Transportation in 1947
Marion Carl, Navy test pilot, set a world speed record of 651 mph in a D-558-I at Muroc Field.
Accidents in 1950
The USS Benevolence, a navy hospital ship, sank after being struck by the SS Mary Luckenbach in dense fog around the Golden Gate. Twenty-three people died. John Napoli, a San Francisco fisherman, single-handedly rescued 70 others. He injured his back and was forced to sell his crab boat. The U.S. Congress, in 1961, passed a bill to pay Napoli for his effort.
Music in 1970
Elton John made his U.S. debut in a sold out sold-out 6-night run at West Hollywood’s Troubadour Club. Robert Hilburn, music critic for the Los Angeles Times, wrote: “Tuesday night at the Troubadour was just the beginning. He’s going to be one of rock’s biggest and most important stars.”
Sports in 1979
The California Angels beat the Toronto Blue Jays, 24-2. The Angels finished first in the American League West with a record of 88 wins and 74 losses.
Sports in 1986
Mark McGwire, Oakland A’s, hit his first MLB home run. Over his career, he averaged a home run every 10.61 at bats, the best ratio in baseball history.
Government in 2005
California sued 39 pharmaceutical companies for allegedly inflating prices.
Environment in 2005
Summer heat in Southern California combined with a loss of key transmission lines, forcing power officials to impose rolling blackouts.
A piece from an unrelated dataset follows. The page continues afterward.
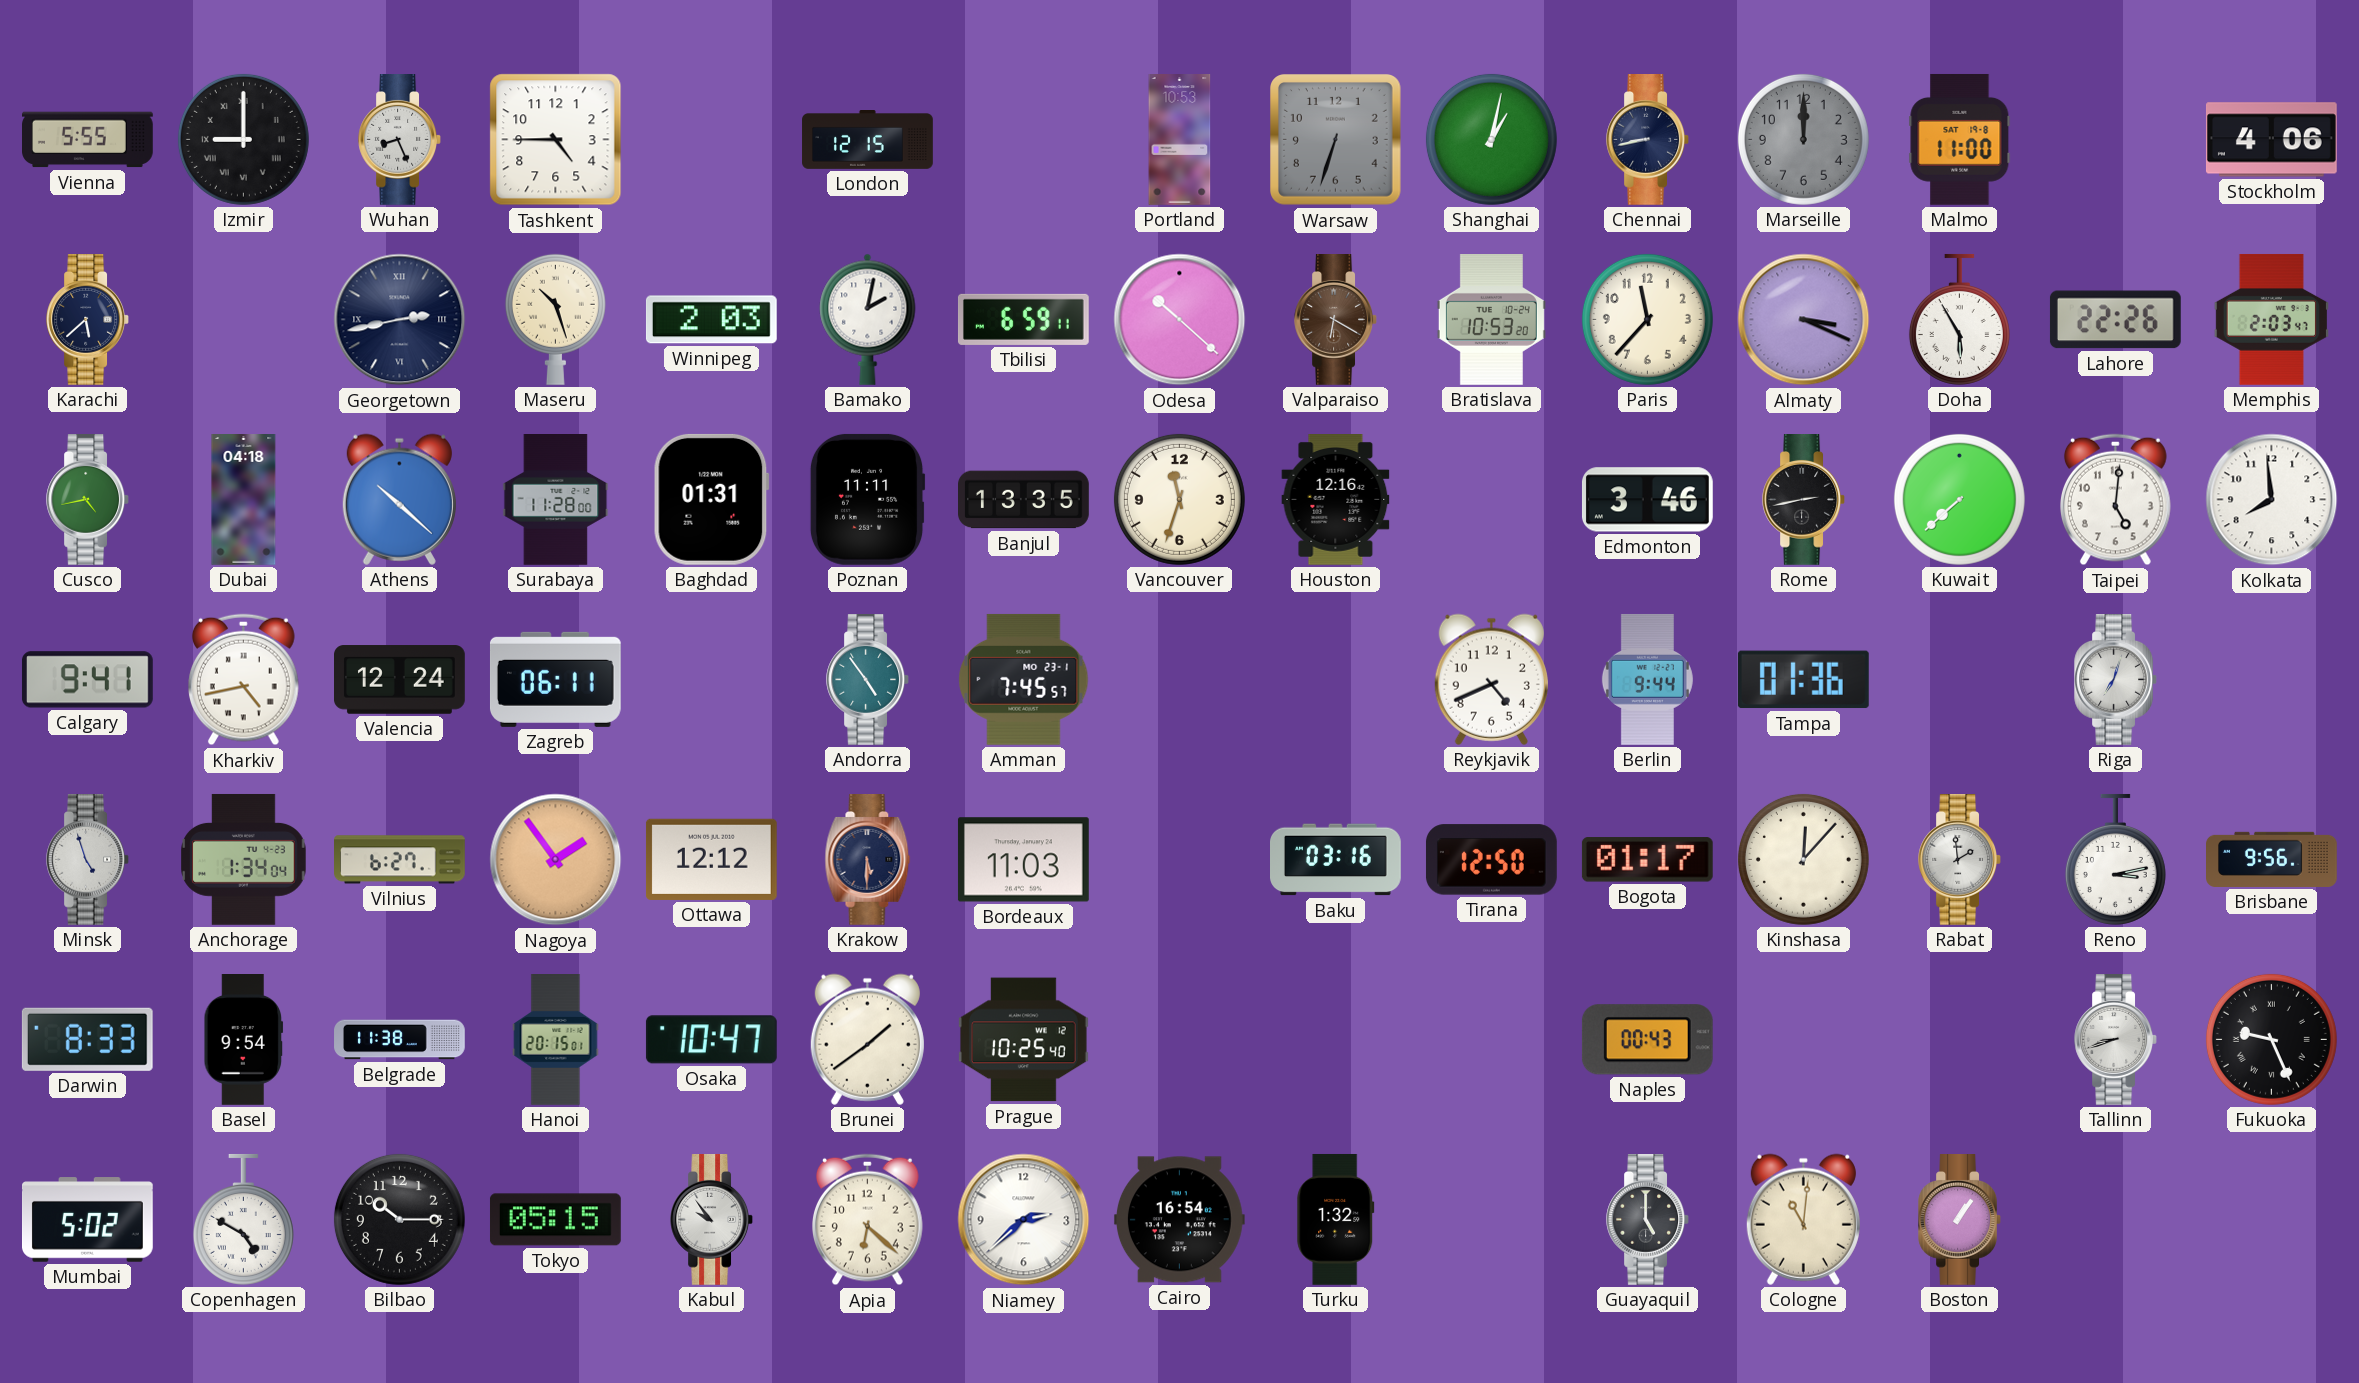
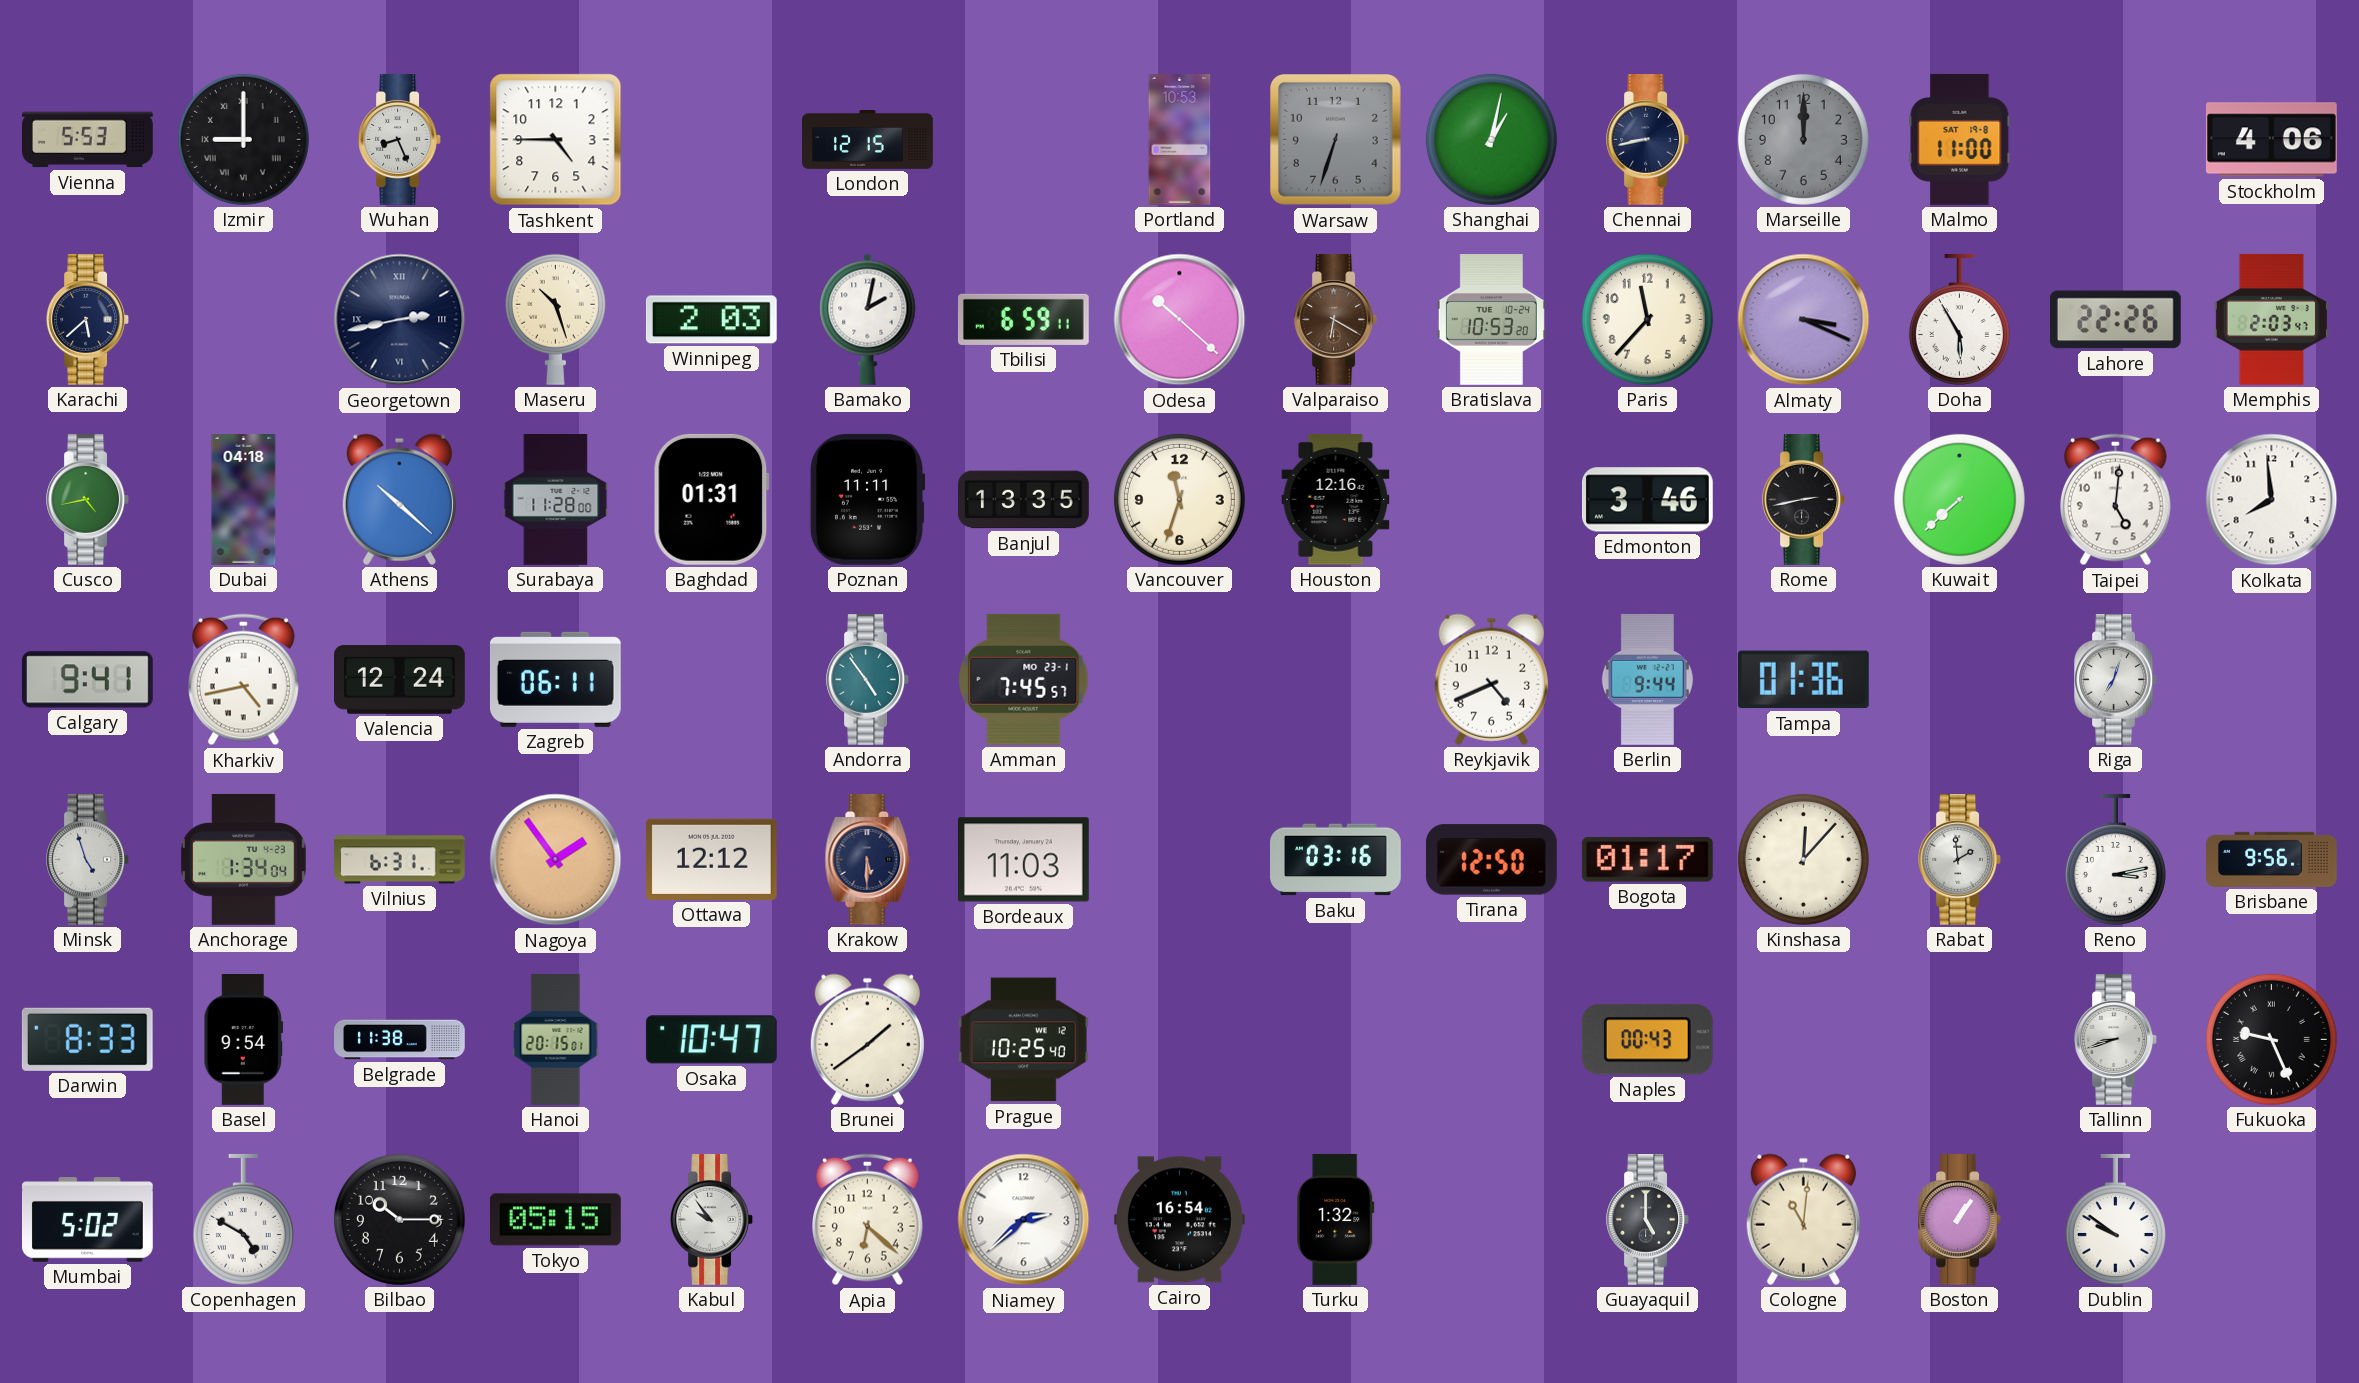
Vienna: 5:55 -> 5:53
Vilnius: 6:27 -> 6:31
Dublin: none -> 9:51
Nearly 500,000 people were without power for an hour at a time.
Stefano in 2006
Joseph Stefano, who wrote the screenplay for Alfred Hitchcock’s “Psycho,” (1960) died in Thousand Oaks at age 84.
Music in 2007
San Francisco hosted the 2nd annual Jug Band Festival at the Golden Gate Park at the same time the 4th annual Renaissance Fair happened elsewhere in the park.
Power in 2010
California Energy Commission approved the first large scale solar project. Project was built in Kern County, the western edge of the Mojave Desert.
Environment in 2013
Moisture from Tropical Storm Ivo caused flooding in southern California for two days.